Una cavalletta metre arrampica a vista un 9a su un muro di cemento verticale
Nel vasto mondo degli insetti, pochi riescono a catturare l’immaginazione come la cavalletta. Spesso associata a campi estivi e suoni caratteristici, questo piccolo abitante della natura nasconde in sé un’ingegneria biologica sorprendente, specialmente quando si tratta delle sue capacità motorie. Dalle sue abilità nel salto alla sua inaspettata maestria nell’arrampicata verticale, la cavalletta è un vero e proprio acrobata.
Le cavallette appartengono all’ordine degli Ortotteri e sono parenti strette di grilli e locuste. Si distinguono per il loro corpo snello o robusto, le lunghe antenne e, ovviamente, le potenti zampe posteriori, ipertrofiche e muscolose, che le rendono campionesse indiscusso del salto. Con un singolo balzo, possono coprire distanze molte volte superiori alla loro lunghezza, un’impresa che pochi altri animali possono eguagliare proporzionalmente. Questo meccanismo di “caricamento” e rilascio di energia elastica è uno dei sistemi di propulsione più efficienti in natura.

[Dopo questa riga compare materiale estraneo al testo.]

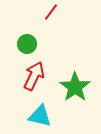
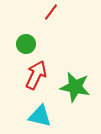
green circle: moved 1 px left
red arrow: moved 2 px right, 1 px up
green star: rotated 24 degrees counterclockwise
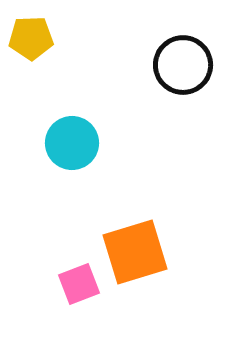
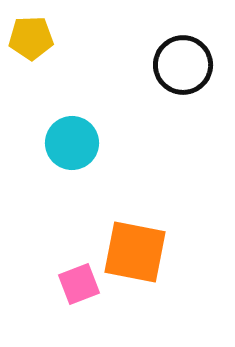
orange square: rotated 28 degrees clockwise
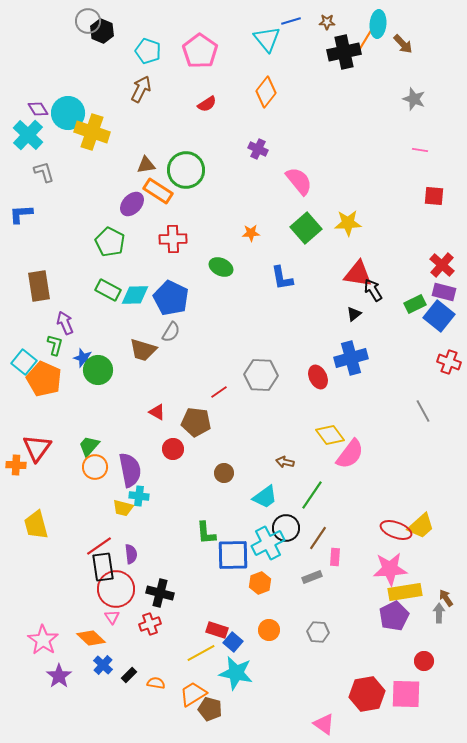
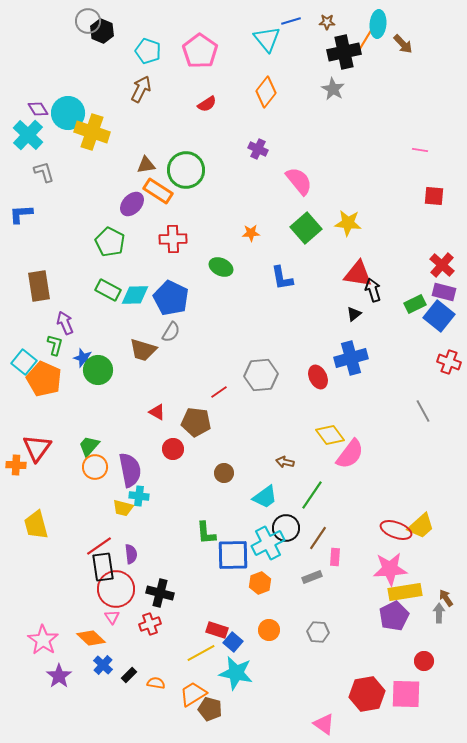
gray star at (414, 99): moved 81 px left, 10 px up; rotated 10 degrees clockwise
yellow star at (348, 223): rotated 8 degrees clockwise
black arrow at (373, 290): rotated 15 degrees clockwise
gray hexagon at (261, 375): rotated 8 degrees counterclockwise
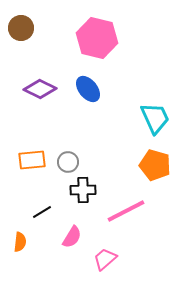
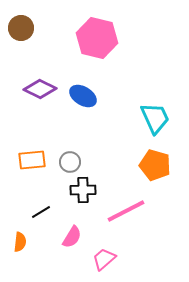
blue ellipse: moved 5 px left, 7 px down; rotated 20 degrees counterclockwise
gray circle: moved 2 px right
black line: moved 1 px left
pink trapezoid: moved 1 px left
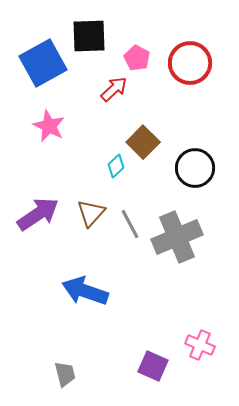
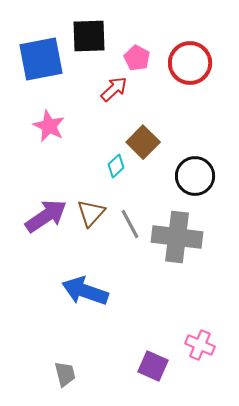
blue square: moved 2 px left, 4 px up; rotated 18 degrees clockwise
black circle: moved 8 px down
purple arrow: moved 8 px right, 2 px down
gray cross: rotated 30 degrees clockwise
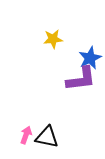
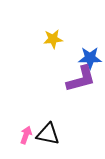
blue star: rotated 25 degrees clockwise
purple L-shape: rotated 8 degrees counterclockwise
black triangle: moved 1 px right, 3 px up
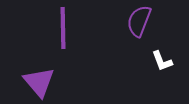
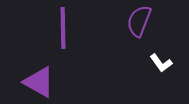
white L-shape: moved 1 px left, 2 px down; rotated 15 degrees counterclockwise
purple triangle: rotated 20 degrees counterclockwise
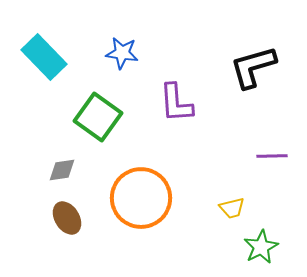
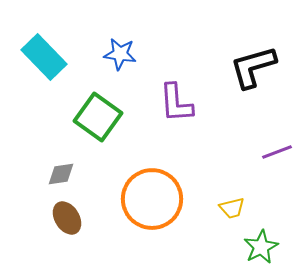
blue star: moved 2 px left, 1 px down
purple line: moved 5 px right, 4 px up; rotated 20 degrees counterclockwise
gray diamond: moved 1 px left, 4 px down
orange circle: moved 11 px right, 1 px down
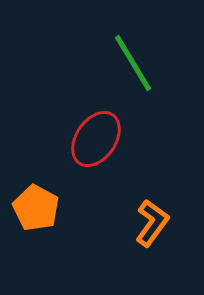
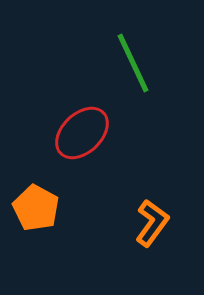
green line: rotated 6 degrees clockwise
red ellipse: moved 14 px left, 6 px up; rotated 12 degrees clockwise
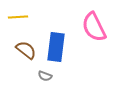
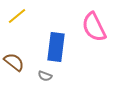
yellow line: moved 1 px left, 1 px up; rotated 36 degrees counterclockwise
brown semicircle: moved 12 px left, 12 px down
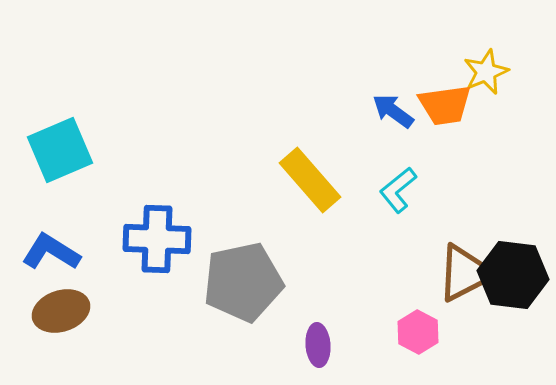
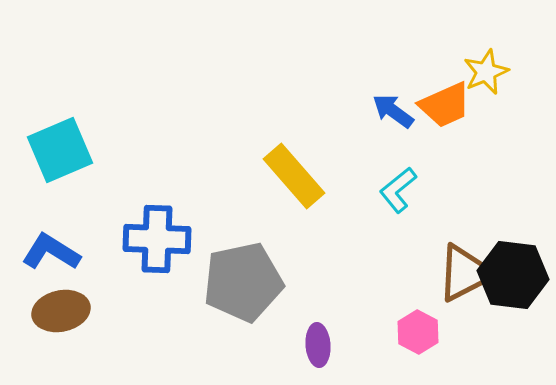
orange trapezoid: rotated 16 degrees counterclockwise
yellow rectangle: moved 16 px left, 4 px up
brown ellipse: rotated 6 degrees clockwise
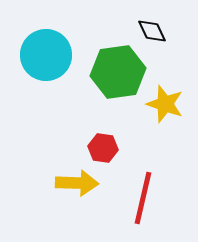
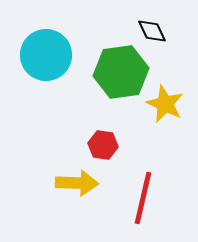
green hexagon: moved 3 px right
yellow star: rotated 6 degrees clockwise
red hexagon: moved 3 px up
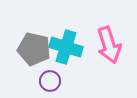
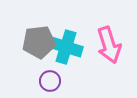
gray pentagon: moved 5 px right, 7 px up; rotated 20 degrees counterclockwise
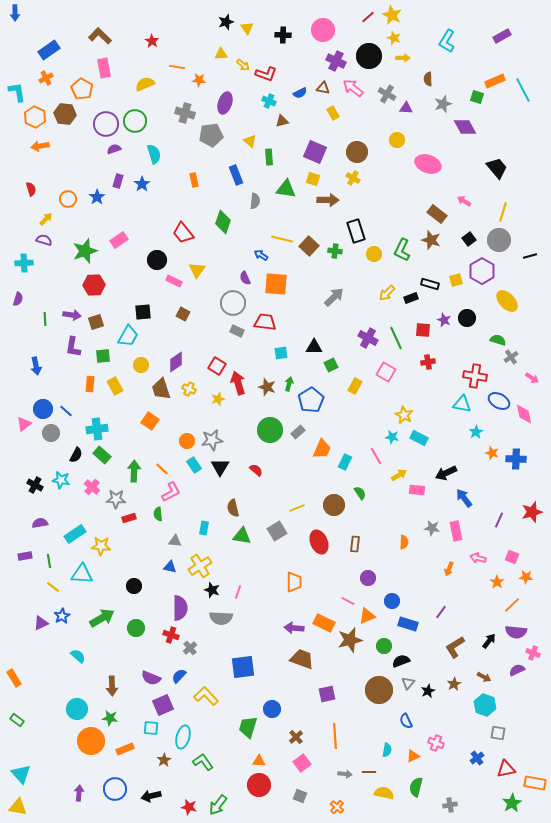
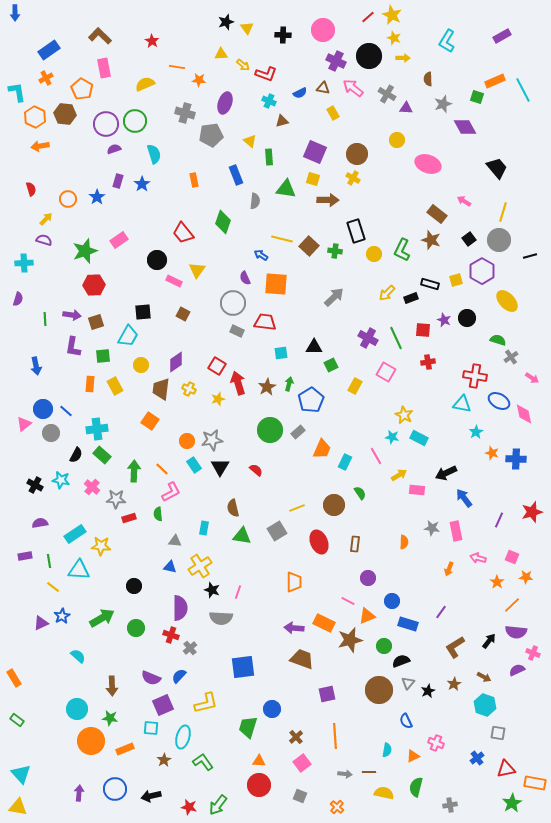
brown circle at (357, 152): moved 2 px down
brown star at (267, 387): rotated 24 degrees clockwise
brown trapezoid at (161, 389): rotated 25 degrees clockwise
cyan triangle at (82, 574): moved 3 px left, 4 px up
yellow L-shape at (206, 696): moved 7 px down; rotated 120 degrees clockwise
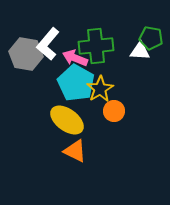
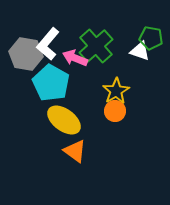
green cross: rotated 36 degrees counterclockwise
white triangle: rotated 15 degrees clockwise
cyan pentagon: moved 25 px left
yellow star: moved 16 px right, 2 px down
orange circle: moved 1 px right
yellow ellipse: moved 3 px left
orange triangle: rotated 10 degrees clockwise
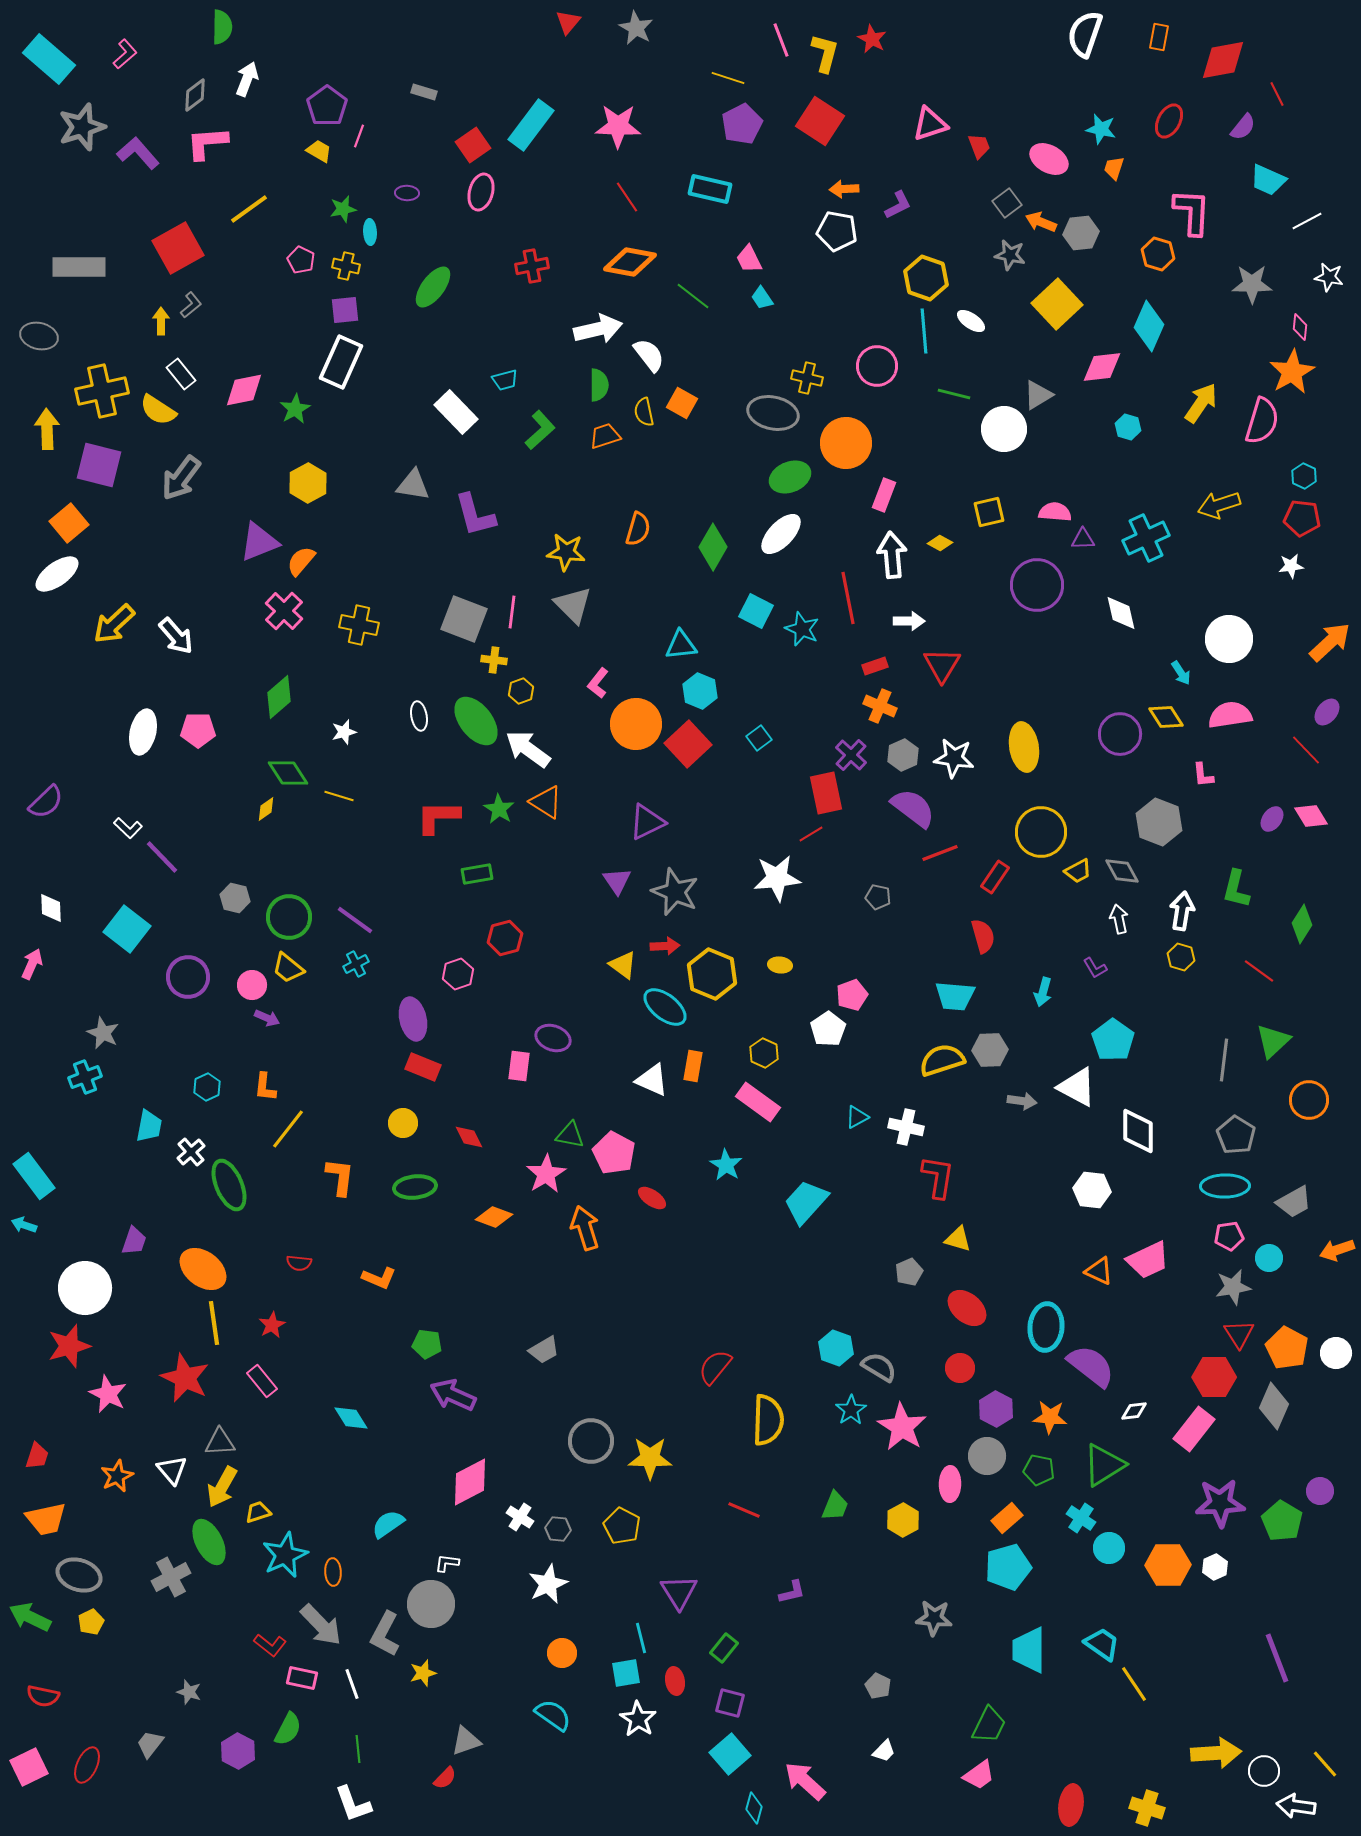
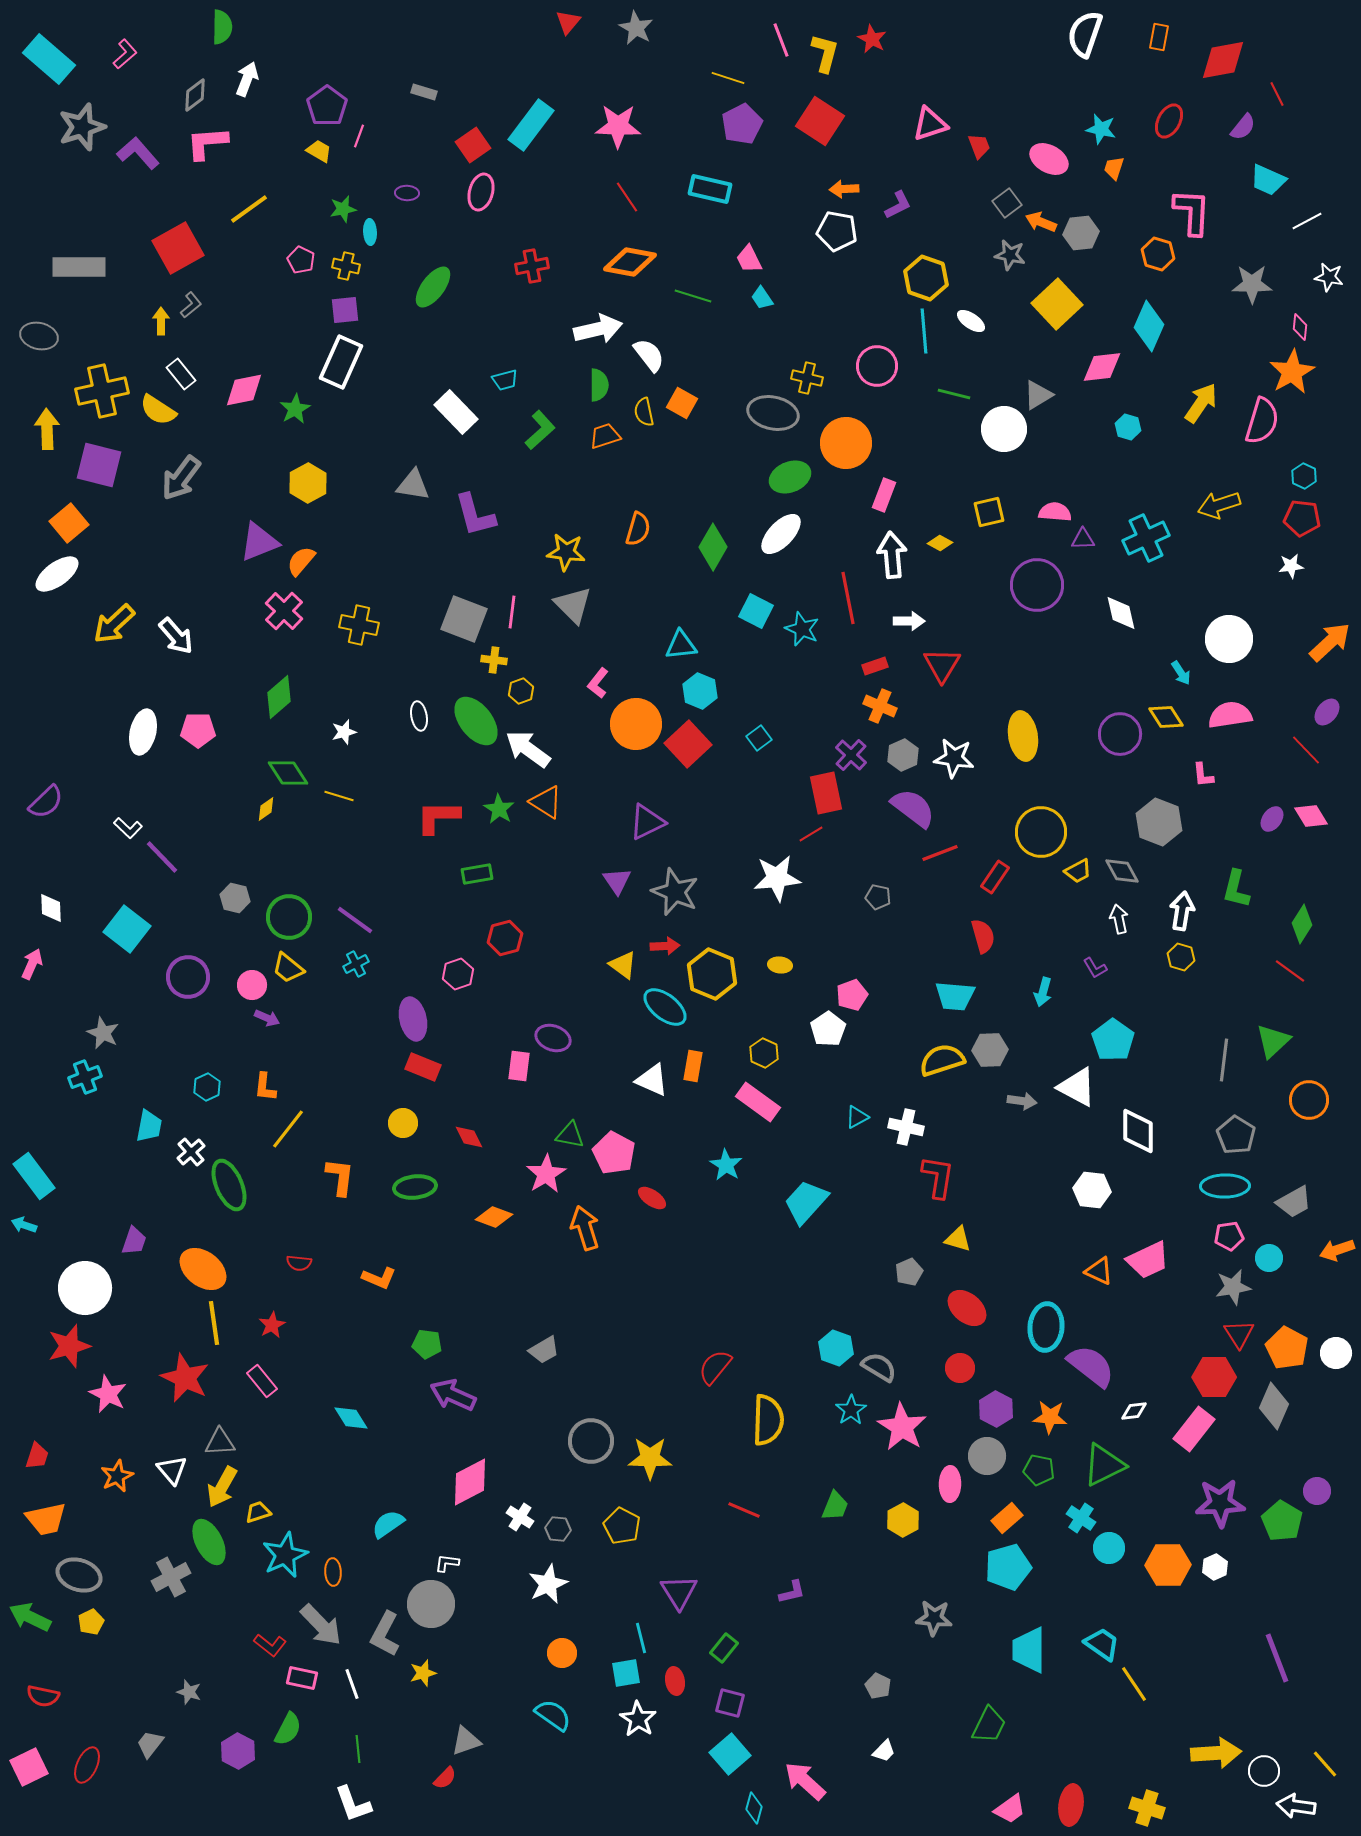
green line at (693, 296): rotated 21 degrees counterclockwise
yellow ellipse at (1024, 747): moved 1 px left, 11 px up
red line at (1259, 971): moved 31 px right
green triangle at (1104, 1465): rotated 6 degrees clockwise
purple circle at (1320, 1491): moved 3 px left
pink trapezoid at (979, 1775): moved 31 px right, 34 px down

Ma la cavalletta non è solo un’atleta del salto; è anche un abile “gourmet” erbivoro, nutrendosi principalmente di foglie e steli. La sua dieta la rende un elemento cruciale nell’ecosistema, contribuendo al riciclo della materia vegetale.
Le Zampe: Non Solo per Saltare!
Se pensate che le zampe della cavalletta servano solo a spiccare balzi fenomenali, vi sbagliate! Le sue sei zampe sono in realtà strumenti multifunzionali, veri e propri capolavori dell’evoluzione. Mentre le zampe posteriori sono specializzate nel salto, quelle anteriori e centrali svolgono un ruolo fondamentale nella presa e nell’arrampicata.
Osservando da vicino, si possono notare alcune caratteristiche chiave:
Artigli Affilati: All’estremità di ogni zampa, la cavalletta possiede piccoli ma robusti artigli. Questi le permettono di aggrapparsi a superfici irregolari, come la corteccia degli alberi, le foglie o, sorprendentemente, anche le rugosità microscopiche di un muro di cemento.
Cuscinetti Adesivi (Pulvilli): Tra gli artigli, molte specie di cavallette hanno anche dei cuscinetti adesivi, noti come pulvilli. Questi cuscinetti secernono una sostanza leggermente appiccicosa o presentano una microstruttura che aumenta l’attrito, consentendo una presa extra su superfici lisce o verticali. È grazie a questa combinazione di artigli e cuscinetti che la cavalletta può sfidare la gravità.
Articolazioni Flessibili: Le zampe sono dotate di numerose articolazioni che offrono una grande flessibilità e una vasta gamma di movimenti. Questo permette all’insetto di adattare l’angolo di attacco e la pressione su ogni “piede” per trovare la presa ottimale.
L’Arte dell’Arrampicata Verticale
La capacità di arrampicarsi su superfici verticali, come un muro di cemento armato, è una testimonianza dell’adattabilità e dell’ingegnosità della cavalletta. Mentre per noi umani scalare una parete liscia richiede attrezzature speciali, per questo insetto è una routine quotidiana. La sua leggerezza combinata con l’efficienza delle sue zampe le consente di distribuire il peso in modo ottimale, massimizzando l’efficacia di ogni punto di appoggio.
Quando una cavalletta si arrampica, non solo si aggrappa, ma “sente” la superficie, cercando le minime irregolarità per gli artigli e attivando i pulvilli per una stabilità aggiuntiva. Ogni zampa lavora in coordinazione perfetta con le altre, creando una progressione fluida e sicura verso l’alto.
In conclusione, la cavalletta è molto più di un semplice “salterello”. È un insetto affascinante e complesso, un vero ingegnere naturale che ci mostra come l’evoluzione possa creare soluzioni sorprendenti anche per le sfide più comuni, come quella di sfidare la gravità su una parete verticale. La prossima volta che ne vedrete una, prendetevi un momento per apprezzare le sue straordinarie zampe e l’arte del suo movimento.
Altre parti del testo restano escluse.